1 USD is worth approx 45000 Iranian rial. Is there a currently tradeable currency where 1 of its main denomination, (ie no subdivisions) is worth less than 1 rial?
Looks like the rial is at the bottom at the moment, twice as valuable as a dong.
According to Google a dollar is now worth 125 000 Venezuelan bolivars making it less worth than the rial.
…said no one, ever.
It is also tangentially relevant to look at what the smallest circulating unit is. If the smallest valid coin is worth 50 rials, then, practically speaking, at the current official exchange rate that is worth roughly a tenth of a US cent–not too great, but maybe you could still buy a stick of gum with of a bunch of them. By contrast, there used to be 0.01 bolivar coins! But they relatively recently struck off another three zeros and made the minimum coin worth 0.50, bringing it, for now, back to the range where it might be worth something. Similarly, I don’t believe you can go below 200 đồng or so.
That makes me wonder if Japanese rin coins are still legal tender. Worth 1/1,000th of a yen each (so around 1/100,000th of a dollar depending on the exchange rate) could you theoretically spend a sack full of them? Sure it would be stupid, given their vastly larger collector’s value, but are they still recognized?
Reminds me of the story of people melting down 5-, 2-, 1-, and 1/2-rupee coins into razor blades, because they were made of steel.
Just a few years ago it would have been the Zim, the currency of Zimbabwe that was issued on single ply perforated rolls.

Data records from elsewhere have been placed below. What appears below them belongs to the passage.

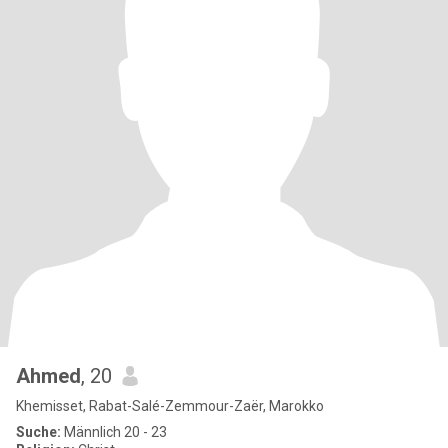
Ahmed
, 20
Khemisset, Rabat-Salé-Zemmour-Zaër, Marokko
Suche:
Männlich 20 - 23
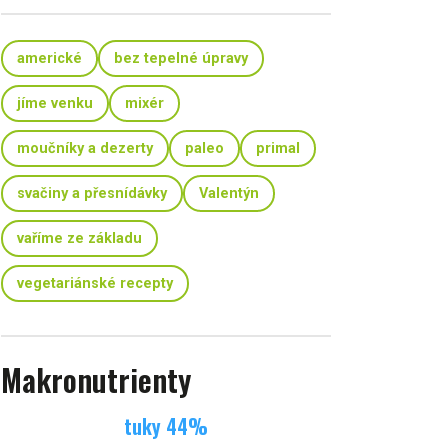
americké
bez tepelné úpravy
jíme venku
mixér
moučníky a dezerty
paleo
primal
svačiny a přesnídávky
Valentýn
vaříme ze základu
vegetariánské recepty
Makronutrienty
tuky
44
%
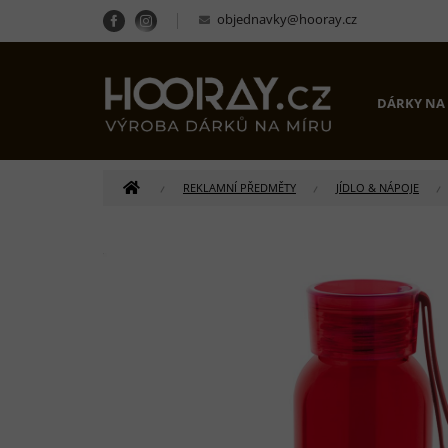
Přejít
objednavky@hooray.cz
na
obsah
DÁRKY NA
DOMŮ
REKLAMNÍ PŘEDMĚTY
JÍDLO & NÁPOJE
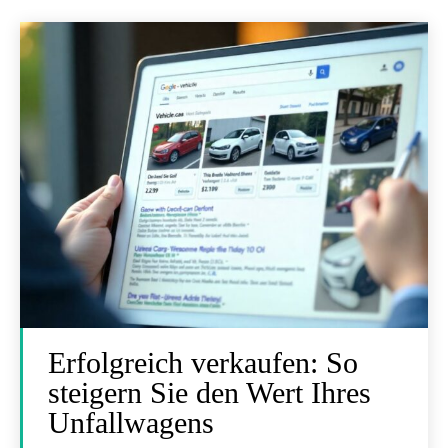
Erfolgreich verkaufen: So
steigern Sie den Wert Ihres
Unfallwagens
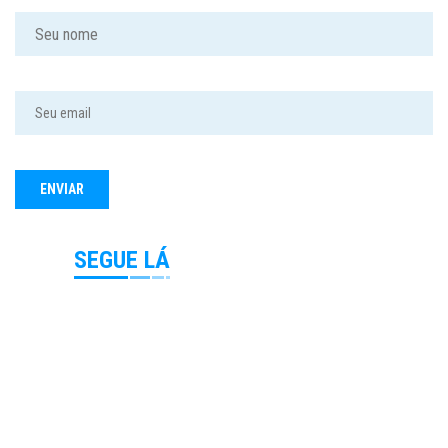
SEGUE LÁ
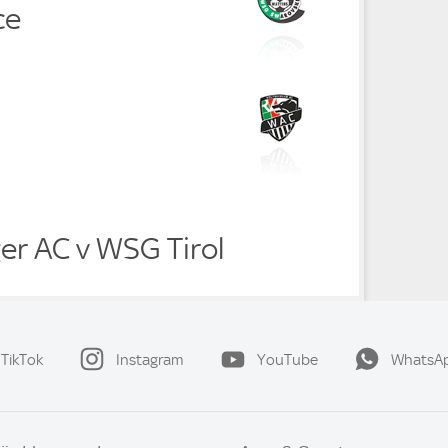
ce
er AC v WSG Tirol
TikTok
Instagram
YouTube
WhatsA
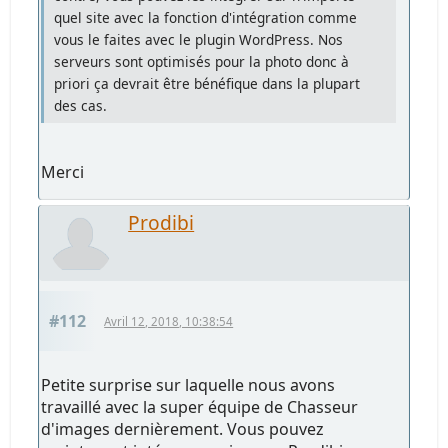
quel site avec la fonction d'intégration comme
vous le faites avec le plugin WordPress. Nos
serveurs sont optimisés pour la photo donc à
priori ça devrait être bénéfique dans la plupart
des cas.
Merci
Prodibi
#112
Avril 12, 2018, 10:38:54
Petite surprise sur laquelle nous avons
travaillé avec la super équipe de Chasseur
d'images dernièrement. Vous pouvez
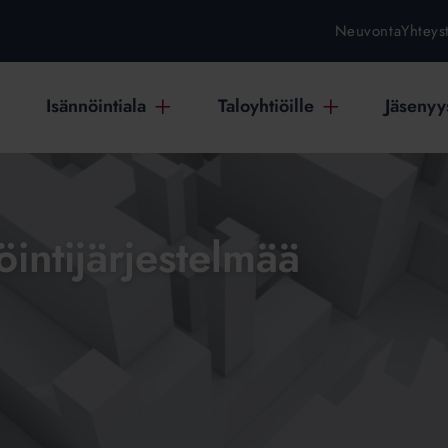
Neuvonta
Yhteys
Isännöintiala
Taloyhtiöille
Jäsenyys
öintijärjestelmää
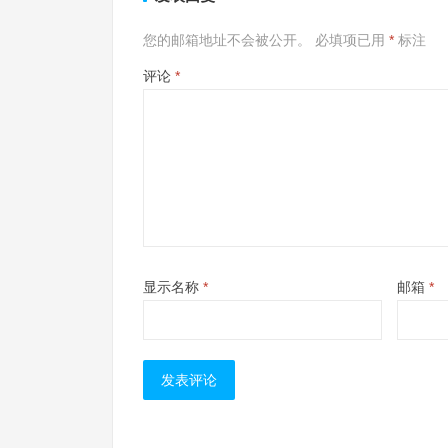
您的邮箱地址不会被公开。
必填项已用
*
标注
评论
*
显示名称
*
邮箱
*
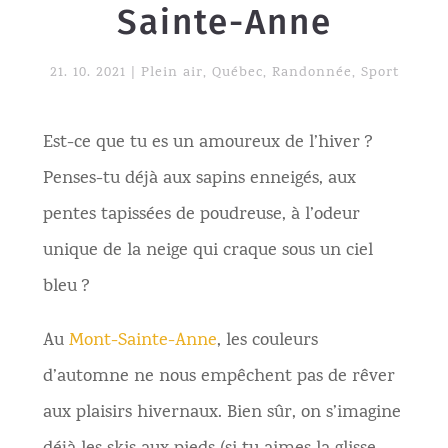
Sainte-Anne
21. 10. 2021
|
Plein air
,
Québec
,
Randonnée
,
Sport
Est-ce que tu es un amoureux de l’hiver ?
Penses-tu déjà aux sapins enneigés, aux
pentes tapissées de poudreuse, à l’odeur
unique de la neige qui craque sous un ciel
bleu ?
Au
Mont-Sainte-Anne
, les couleurs
d’automne ne nous empêchent pas de rêver
aux plaisirs hivernaux. Bien sûr, on s’imagine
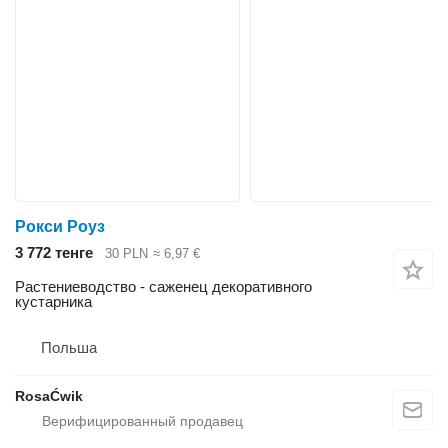
Рокси Роуз
3 772 тенге
30 PLN
≈ 6,97 €
Растениеводство - саженец декоративного
кустарника
Польша
RosaĆwik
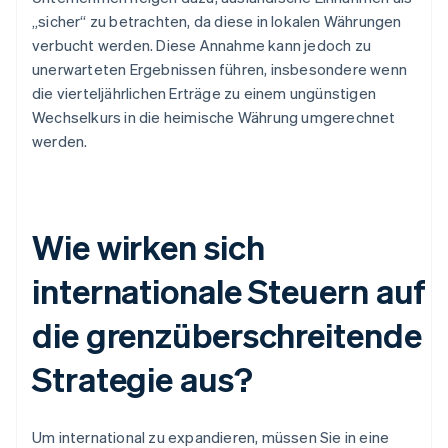
„sicher“ zu betrachten, da diese in lokalen Währungen
verbucht werden. Diese Annahme kann jedoch zu
unerwarteten Ergebnissen führen, insbesondere wenn
die vierteljährlichen Erträge zu einem ungünstigen
Wechselkurs in die heimische Währung umgerechnet
werden.
Wie wirken sich
internationale Steuern auf
die grenzüberschreitende
Strategie aus?
Um international zu expandieren, müssen Sie in eine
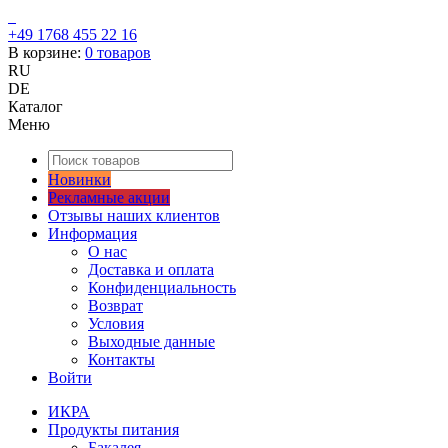
+49 1768 455 22 16
В корзине:
0
товаров
RU
DE
Каталог
Меню
Новинки
Рекламные акции
Отзывы наших клиентов
Информация
О нас
Доставка и оплата
Конфиденциальность
Возврат
Условия
Выходные данные
Контакты
Войти
ИКРА
Продукты питания
Бакалея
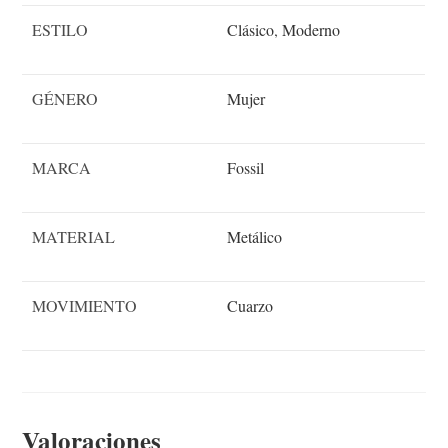
ESTILO
Clásico
,
Moderno
GÉNERO
Mujer
MARCA
Fossil
MATERIAL
Metálico
MOVIMIENTO
Cuarzo
Valoraciones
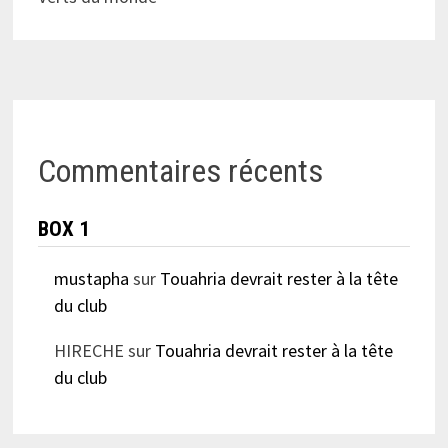
Commentaires récents
BOX 1
mustapha
sur
Touahria devrait rester à la tête
du club
HIRECHE
sur
Touahria devrait rester à la tête
du club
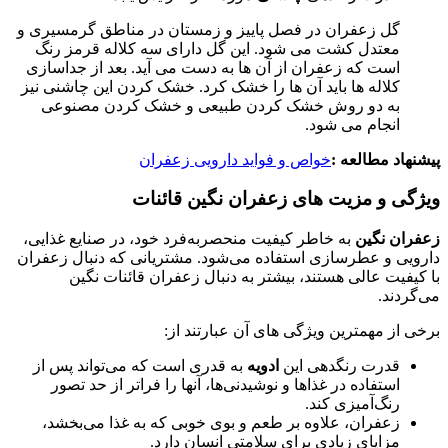
گل زعفران در فصل پاییز و زمستان در مناطق گرمسیری و
معتدل کشت می شود. این گل دارای سه کلاله قرمز رنگ
است که زعفران از آن ها به دست می آید. بعد از جداسازی
کلاله ها باید آن ها را خشک کرد. خشک کردن این چاشنی نیز
به دو روش خشک کردن طبیعی و خشک کردن مصنوعی
انجام می شود.
پیشنهاد مطالعه :
خواص و فواید دارویی زعفران
ویژگی و مزیت های زعفران نگین قائنات
زعفران نگین
به خاطر کیفیت منحصربه‌فرد خود، در صنایع غذایی،
دارویی و عطرسازی استفاده می‌شود. مشتریانی که دنبال زعفران
با کیفیت عالی هستند، بیشتر به دنبال زعفران قائنات نگین
می‌گردند.
برخی از مهمترین ویژگی های آن عبارتند از:
قدرت رنگدهی این
ادویه
به قدری است که می‌تواند پس از
استفاده در غذاها و نوشیدنی‌ها، آنها را فراتر از حد تصور
رنگ‌آمیزی کند.
زعفران، علاوه بر طعم و بوی خوبی که به غذا می‌بخشد،
مزایای زیادی برای سلامتی انسان دارد.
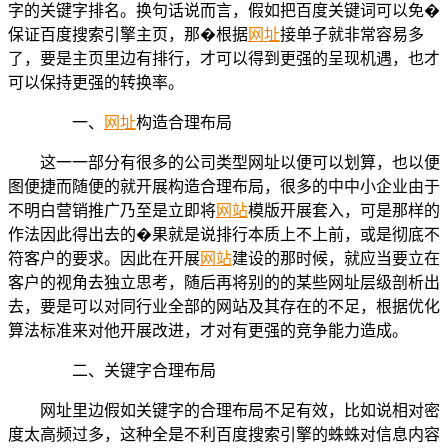
字的关键字排名。换句话说而言，假如把百度关键词可以免�
保证百度搜索引擎主页，那�根据
网址
接单子就非常容易多
了，要是主页里边有排行，才可以得到更强的呈现机遇，也才
可以保持更强的转换率。
一、
网址
构造合理布局
这一一部分有很多的公司类型网址以便可以划算，也以便
图便捷而随便的就开展构造合理布局，很多的中中小企业由于
不明白营销推广乃至是立即将
网站
模版开展套入，可是那样的
作法因此得出去的�果就是说排行本质上不上前，或是彻底不
符客户的要求。因此在开展
网站
建设的那时候，就应当要立在
客户的视角去独立思考，随后再将别的的某些网址层级剖析出
去，要是可以对同行业全部的网站及其存在的不足，根据优化
算法标准来对他开展改进，才对有更强的竞争能力造成。
二、关键字合理布局
网址里边假如关键字的合理布局不足有效，比如说相对密
度太高频过多，这种全是不利百度搜索引擎的蛛蛛对信息内容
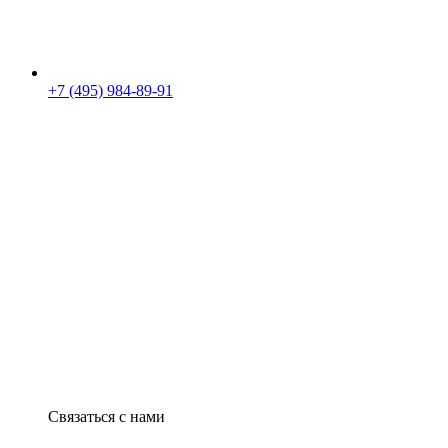
+7 (495) 984-89-91
Связаться с нами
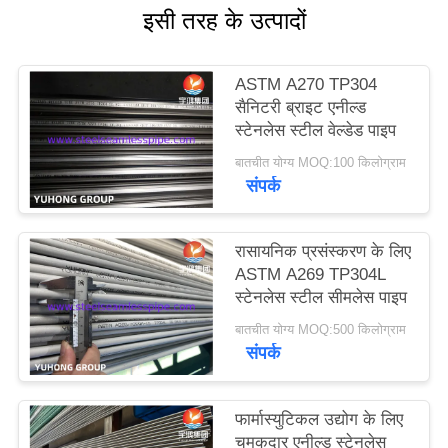
इसी तरह के उत्पादों
साइटमैप
ASTM A270 TP304
सैनिटरी ब्राइट एनील्ड
PRIVACY
स्टेनलेस स्टील वेल्डेड पाइप
POLICY
बातचीत योग्य MOQ:100 किलोग्राम
संपर्क
रासायनिक प्रसंस्करण के लिए
ASTM A269 TP304L
स्टेनलेस स्टील सीमलेस पाइप
बातचीत योग्य MOQ:500 किलोग्राम
संपर्क
फार्मास्युटिकल उद्योग के लिए
चमकदार एनील्ड स्टेनलेस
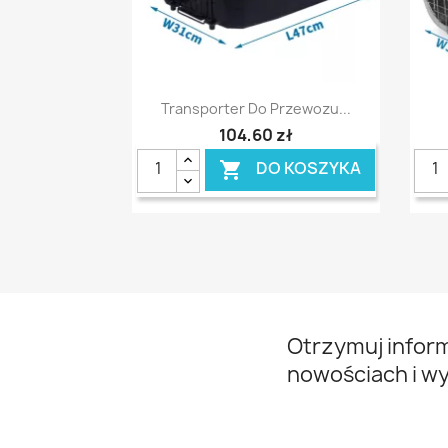
Szybki podgląd

Transporter Do Przewozu...
104,60 zł
DO KOSZYKA

Otrzymuj infor
nowościach i w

There was a point where the Venezuelan bolivar was worth less than 1 World of Warcraft gold piece (finally convertible when calculating currency exchanges thanks to the WoW Token).
Not since 1954. 1-円 minimum.
I’d buy that for a dollar
I’d buy that for a dollar
I was thinking about this area just yesterday, while reading an article on cell phones that gave prices in Korean won, with the phones costing more than a million won. A won is 100 jeon. At around 120,000 jeon to the dollar it isn’t a record breaker, but definitely awkward and seriously in need of a revaluation.
Dangit, I guess we didn’t unbump this thread quick enough after the spam. But anyway,
But which one of those is the primary unit? I mean, the US has monetary units spanning four orders of magnitude (10,000 mills in an eagle), but nobody cares, because nobody ever uses mills or eagles (for that matter, nobody ever uses the dime as a unit, either). And even among the two US units that are used, nobody would ever say “The US cent is down 5% today relative to the Euro”, or the like.
Well, even the main unit is more than 1,200 to the dollar. So it really is like comparing the exchange rate between mils and Euros.
Now it looks like I bumped this thread to tell a (sort of) dick joke
I can’t think of a nobler purpose.
I have a couple of 1,000,000-zaire notes that I got there (now the Democratic Republic of the Congo) in 1993, with Mobutu’s picture on them. A the time, one of them was just enough to buy one beer. I believe they became even more devalued later. You know a country’s in trouble when you have to be a millionaire to buy a beer.
When I started working for a bank in the early 2000s, the Turkish lira was the least valuable currency that we had in our system. Wikipedia says it was worth 1/1,350,000 of a US dollar before the new lira (worth 1,000,000 old lira) was issued.
My friend’s sister visited Turkey in the late '90s and she was taking money out of her father’s account via ATM. Her father was ticked off that she was repeatedly taking out small sums (like $20) instead of a small number of larger transactions; she explained that $20 worth of Turkish lira was already an unwieldy stack of bills.